Miller v. Union Pacific R. Co.
Headline: Railroad crash ruling reverses dismissal for a passenger's death, allows the wife's wrongful-death claim to proceed against the railroad, while upholding the husband's contributory negligence as matter of law.
Holding:
- Allows a passenger's wrongful-death claim to proceed when passenger negligence is not proven.
- Confirms a driver's fault is not automatically imputed to a passenger.
- Leaves a jury to decide whether the railroad’s speed and warning failures caused the crash.
Summary
Background
In December 1927, Marcus Andlauer and his wife Ellanore attempted to cross a railroad track at a highway intersection near St. Marys, Kansas. The husband was driving and the wife sat in the front seat. A train coming from the east struck their automobile; both were killed. The car had turned north onto the crossing after driving west and was moving about 12–15 miles per hour; trains from the east were visible for about 2,000 feet. Evidence suggested the train ran 50–60 miles per hour, may not have sounded its whistle, was about an hour late, and usually slowed near the city where an ordinance limited trains to 20 miles per hour.
Reasoning
The Court treated the two deaths separately. It agreed that the husband’s own failure to look or his taking a chance supported concluding he was contributorily negligent as a matter of law.
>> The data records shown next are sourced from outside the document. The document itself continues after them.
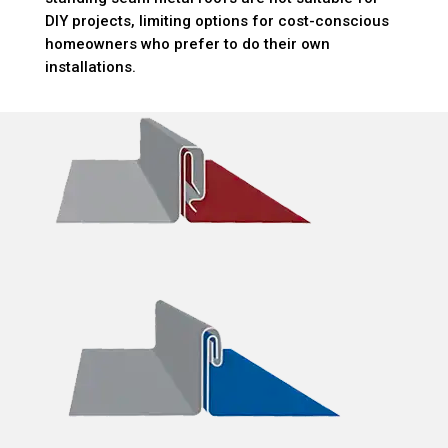
DIY projects, limiting options for cost-conscious
homeowners who prefer to do their own
installations.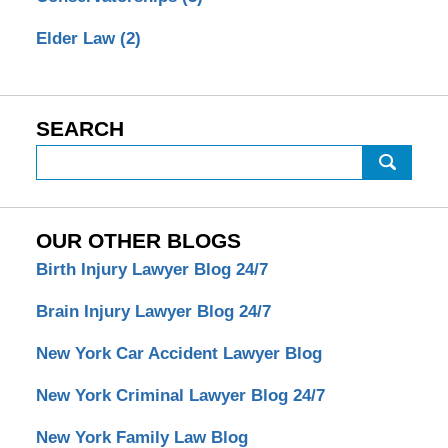
Elder Law
(2)
SEARCH
Search
OUR OTHER BLOGS
Birth Injury Lawyer Blog 24/7
Brain Injury Lawyer Blog 24/7
New York Car Accident Lawyer Blog
New York Criminal Lawyer Blog 24/7
New York Family Law Blog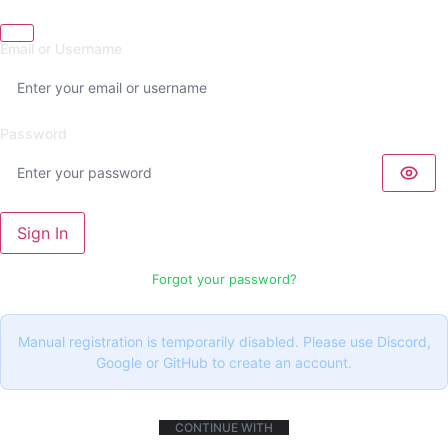
Email or Username
Password
Sign In
Forgot your password?
Manual registration is temporarily disabled. Please use Discord,
Google or GitHub to create an account.
CONTINUE WITH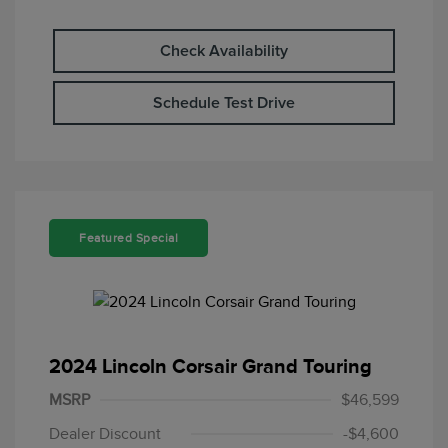
Check Availability
Schedule Test Drive
Featured Special
2024 Lincoln Corsair Grand Touring
MSRP
$46,599
Dealer Discount
-$4,600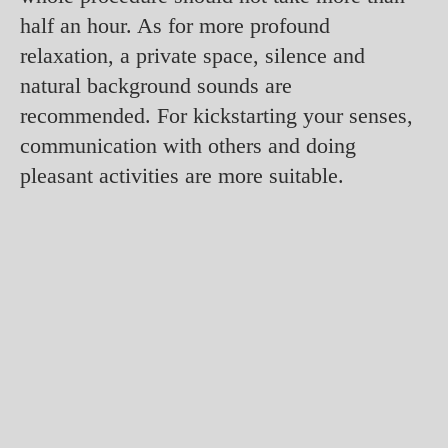
half an hour. As for more profound
relaxation, a private space, silence and
natural background sounds are
recommended. For kickstarting your senses,
communication with others and doing
pleasant activities are more suitable.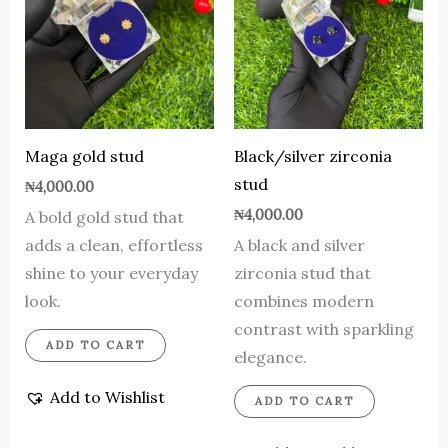
Maga gold stud
Black/silver zirconia
stud
₦
4,000.00
₦
4,000.00
A bold gold stud that
adds a clean, effortless
A black and silver
shine to your everyday
zirconia stud that
look.
combines modern
contrast with sparkling
ADD TO CART
elegance.
Add to Wishlist
ADD TO CART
But the Court held the wife’s claim differently: she did not control the car, and there was no evidence she failed to warn, look out, or protest. The Court rejected treating a passenger as automatically charged with the driver’s negligence and said the railroad must prove a passenger’s negligence. The Court also explained the railroad’s alleged failures (no whistle, excessive speed) and the driver’s act were concurrent causes that together produced the accident, so the driver’s fault did not automatically defeat the passenger’s claim.
Real world impact
The Court reversed the dismissal of the wife’s claim and sent the case back for further proceedings. A jury may now decide whether the railroad’s conduct contributed to the deaths and whether the wife herself was negligent. The ruling preserves passenger wrongful-death claims when passenger negligence is not proved.